● Supplied material:
※

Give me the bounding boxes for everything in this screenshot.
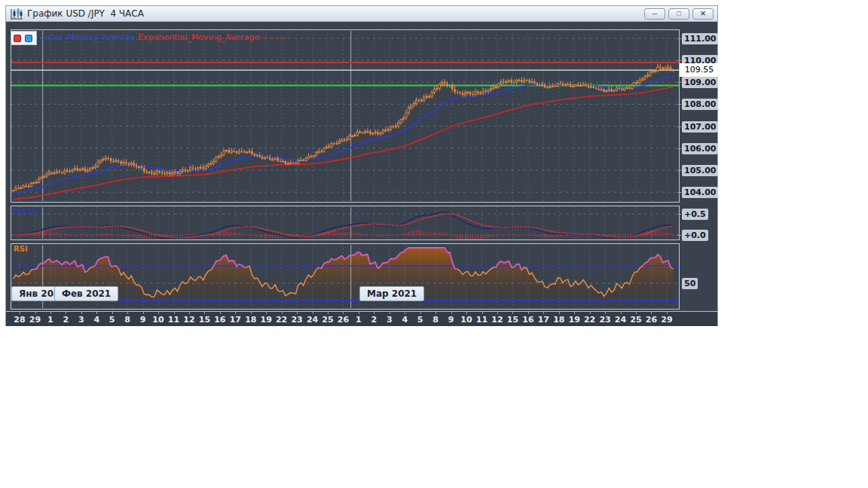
date-label: 23 [599,315,610,325]
date-tick [559,312,560,314]
chart-window: График USD /JPY 4 ЧАСА ─ □ ✕ ential_Movi… [5,5,718,326]
date-label: 25 [630,315,641,325]
date-label: 24 [615,315,626,325]
current-price-callout: 109.55 [680,63,719,77]
price-axis-label: 111.00 [682,33,718,44]
date-label: 29 [661,315,672,325]
macd-axis-label: +0.0 [682,230,708,241]
macd-panel[interactable]: MACD [11,206,680,240]
date-label: 11 [476,315,487,325]
date-label: 23 [291,315,302,325]
month-badge-mar: Мар 2021 [359,286,424,301]
date-label: 4 [402,315,408,325]
date-label: 26 [338,315,349,325]
date-label: 3 [387,315,393,325]
date-label: 8 [432,315,439,325]
date-label: 18 [245,315,256,325]
date-tick [651,312,652,314]
price-axis-tick [677,82,681,83]
date-tick [497,312,498,314]
date-axis: 2829123458910111215161718192223242526123… [6,311,717,326]
legend-swatches [11,31,37,45]
date-tick [220,312,221,314]
date-label: 12 [491,315,503,325]
date-tick [204,312,205,314]
date-label: 2 [371,315,377,325]
date-tick [667,312,668,314]
price-axis-label: 106.00 [682,143,718,154]
maximize-button[interactable]: □ [668,8,689,20]
date-label: 1 [47,315,53,325]
date-label: 10 [152,315,164,325]
price-axis-tick [677,148,681,149]
indicator-legend: ential_Moving_Average.Exponential_Moving… [40,32,290,42]
legend-dashes [261,38,290,38]
date-tick [143,312,144,314]
date-tick [359,312,359,314]
price-axis-tick [677,170,681,171]
date-label: 19 [569,315,580,325]
date-label: 22 [276,315,287,325]
date-tick [512,312,513,314]
date-label: 29 [29,315,41,325]
date-label: 26 [646,315,657,325]
date-tick [189,312,190,314]
date-label: 11 [168,315,179,325]
price-axis-label: 107.00 [682,121,718,133]
price-panel[interactable]: ential_Moving_Average.Exponential_Moving… [11,29,680,203]
date-tick [328,312,329,314]
date-tick [112,312,113,314]
date-tick [343,312,344,314]
date-tick [297,312,298,314]
price-axis-tick [677,38,681,39]
date-tick [313,312,313,314]
date-label: 24 [307,315,318,325]
date-label: 15 [507,315,518,325]
price-axis-tick [677,60,681,61]
date-label: 10 [460,315,472,325]
date-tick [266,312,267,314]
date-label: 17 [538,315,549,325]
date-label: 5 [417,315,423,325]
chart-body: ential_Moving_Average.Exponential_Moving… [6,22,717,326]
macd-axis-tick [677,214,681,215]
desktop-background: График USD /JPY 4 ЧАСА ─ □ ✕ ential_Movi… [0,0,868,488]
date-label: 2 [63,315,69,325]
date-tick [621,312,622,314]
ema-fast-swatch[interactable] [25,35,32,42]
date-label: 22 [584,315,595,325]
date-tick [451,312,452,314]
date-label: 8 [124,315,130,325]
macd-axis-tick [677,235,681,236]
date-label: 16 [214,315,225,325]
ema-slow-label: Exponential_Moving_Average [138,32,259,42]
date-tick [20,312,20,314]
price-chart-svg[interactable] [11,30,679,202]
date-tick [590,312,591,314]
date-tick [636,312,637,314]
date-tick [390,312,390,314]
date-label: 12 [183,315,194,325]
date-tick [174,312,175,314]
ema-fast-label: ential_Moving_Average [40,32,136,42]
window-controls: ─ □ ✕ [644,8,714,20]
rsi-panel[interactable]: RSI Янв 2021 Фев 2021 Мар 2021 [11,243,680,310]
window-titlebar[interactable]: График USD /JPY 4 ЧАСА ─ □ ✕ [6,6,717,22]
window-title: График USD /JPY 4 ЧАСА [27,8,144,19]
close-button[interactable]: ✕ [692,8,714,20]
ema-slow-swatch[interactable] [14,35,21,42]
date-tick [405,312,405,314]
date-tick [605,312,606,314]
date-label: 16 [522,315,533,325]
date-label: 4 [93,315,99,325]
date-tick [158,312,159,314]
minimize-button[interactable]: ─ [644,8,665,20]
date-tick [466,312,467,314]
price-axis-tick [677,127,681,127]
date-label: 17 [230,315,241,325]
macd-label: MACD [14,207,38,215]
macd-chart-svg[interactable] [11,206,679,239]
date-tick [81,312,82,314]
date-label: 19 [261,315,272,325]
date-label: 3 [78,315,84,325]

※

● Goal of the exercise: Without copying any picture, write out all of the material exactly as it reads.

● Reply to the exercise:
Give me the bounding boxes for everything in this screenshot.
date-label: 23 [599,315,610,325]
date-tick [559,312,560,314]
chart-window: График USD /JPY 4 ЧАСА ─ □ ✕ ential_Movi… [5,5,718,326]
date-label: 25 [630,315,641,325]
date-label: 24 [615,315,626,325]
current-price-callout: 109.55 [680,63,719,77]
price-axis-label: 111.00 [682,33,718,44]
date-label: 29 [661,315,672,325]
macd-axis-label: +0.0 [682,230,708,241]
macd-panel[interactable]: MACD [11,206,680,240]
date-label: 11 [476,315,487,325]
date-label: 23 [291,315,302,325]
month-badge-mar: Мар 2021 [359,286,424,301]
date-label: 4 [402,315,408,325]
date-label: 26 [338,315,349,325]
date-label: 3 [387,315,393,325]
date-label: 8 [432,315,439,325]
date-label: 18 [245,315,256,325]
date-tick [651,312,652,314]
price-axis-tick [677,82,681,83]
date-tick [497,312,498,314]
date-axis: 2829123458910111215161718192223242526123… [6,311,717,326]
legend-swatches [11,31,37,45]
date-tick [220,312,221,314]
date-label: 12 [491,315,503,325]
date-tick [204,312,205,314]
date-label: 2 [371,315,377,325]
date-tick [667,312,668,314]
price-axis-label: 106.00 [682,143,718,154]
maximize-button[interactable]: □ [668,8,689,20]
date-label: 1 [47,315,53,325]
date-label: 10 [152,315,164,325]
price-axis-tick [677,148,681,149]
indicator-legend: ential_Moving_Average.Exponential_Moving… [40,32,290,42]
legend-dashes [261,38,290,38]
date-tick [143,312,144,314]
date-tick [359,312,359,314]
price-axis-tick [677,170,681,171]
date-label: 19 [569,315,580,325]
date-label: 22 [276,315,287,325]
date-tick [512,312,513,314]
date-label: 29 [29,315,41,325]
date-label: 26 [646,315,657,325]
date-tick [189,312,190,314]
date-label: 11 [168,315,179,325]
price-axis-label: 107.00 [682,121,718,133]
price-panel[interactable]: ential_Moving_Average.Exponential_Moving… [11,29,680,203]
date-tick [328,312,329,314]
date-tick [112,312,113,314]
date-tick [343,312,344,314]
date-tick [297,312,298,314]
price-axis-tick [677,38,681,39]
date-tick [313,312,313,314]
date-label: 24 [307,315,318,325]
date-label: 15 [507,315,518,325]
price-axis-tick [677,60,681,61]
date-label: 10 [460,315,472,325]
date-tick [266,312,267,314]
date-label: 17 [538,315,549,325]
date-label: 5 [417,315,423,325]
chart-body: ential_Moving_Average.Exponential_Moving… [6,22,717,326]
macd-axis-tick [677,214,681,215]
desktop-background: График USD /JPY 4 ЧАСА ─ □ ✕ ential_Movi… [0,0,868,488]
date-label: 2 [63,315,69,325]
date-tick [621,312,622,314]
ema-fast-swatch[interactable] [25,35,32,42]
date-label: 22 [584,315,595,325]
date-tick [451,312,452,314]
date-label: 8 [124,315,130,325]
macd-axis-tick [677,235,681,236]
date-label: 16 [214,315,225,325]
ema-slow-label: Exponential_Moving_Average [138,32,259,42]
date-tick [20,312,20,314]
price-chart-svg[interactable] [11,30,679,202]
date-tick [590,312,591,314]
date-tick [636,312,637,314]
date-tick [390,312,390,314]
date-label: 12 [183,315,194,325]
date-tick [174,312,175,314]
ema-fast-label: ential_Moving_Average [40,32,136,42]
window-controls: ─ □ ✕ [644,8,714,20]
rsi-panel[interactable]: RSI Янв 2021 Фев 2021 Мар 2021 [11,243,680,310]
window-titlebar[interactable]: График USD /JPY 4 ЧАСА ─ □ ✕ [6,6,717,22]
window-title: График USD /JPY 4 ЧАСА [27,8,144,19]
close-button[interactable]: ✕ [692,8,714,20]
ema-slow-swatch[interactable] [14,35,21,42]
date-tick [405,312,405,314]
date-tick [605,312,606,314]
date-label: 16 [522,315,533,325]
date-label: 4 [93,315,99,325]
date-tick [158,312,159,314]
minimize-button[interactable]: ─ [644,8,665,20]
date-tick [466,312,467,314]
price-axis-tick [677,127,681,127]
date-label: 17 [230,315,241,325]
macd-label: MACD [14,207,38,215]
macd-chart-svg[interactable] [11,206,679,239]
date-tick [81,312,82,314]
date-label: 19 [261,315,272,325]
date-label: 3 [78,315,84,325]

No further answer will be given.